In February, Test and Trace head Dido Harding said that the scheme would be “scaling down” its use of consultants during the coming months.

According to the DHSC, this follows the addition of 650 civil servants to the programme in the last six months – of which 300 joined from outside government. The rest arrived from other departments or areas, or have joined via secondment or loan arrangements.

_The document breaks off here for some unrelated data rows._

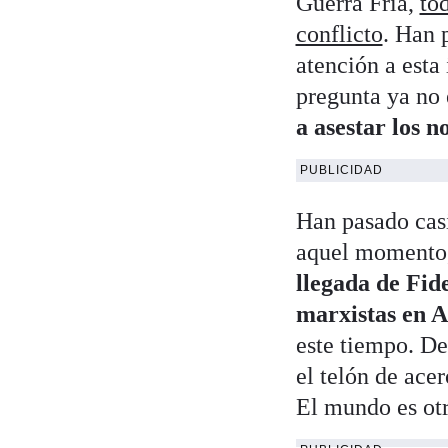
Guerra Fría,
to
conflicto
. Han 
atención a esta
pregunta ya no 
a asestar los n
PUBLICIDAD
Han pasado casi
aquel momento, 
llegada de Fide
marxistas en 
este tiempo. De
el telón de ace
El mundo es otr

The department added that further recruitment is ongoing and, in the meantime, its arrangements with providers of outsourced staff have been agreed at what it claimed are very competitive rates.

“Meeting the urgent challenges created by this global pandemic, including building the largest diagnostics network in British history from scratch, required the combined efforts and expertise of the public and private sector,” a DHSC spokesperson said. “Consultants have been instrumental in ensuring the programme meets the NHS Test and Trace targets, and their specialist skills, enhance our strategic, policy and operational capacity, while ensuring we break the chains of transmission faster. Every pound spent is helping to save lives, but we have always been clear all contracts must achieve value for taxpayers and are based on good commercial judgement.”

The government entered into the deal with North Highland four days after the NHS Covid-19 app was released across England and Wales.

Headquartered in Atlanta, the transformation consultancy posted UK net profits of £1.9m on sales of £51.7m during the 2019 calendar year.

It has previously won seven-figure contracts from government customers including HM Revenue and Customs, the Ministry of Justice and the Financial Conduct Authority.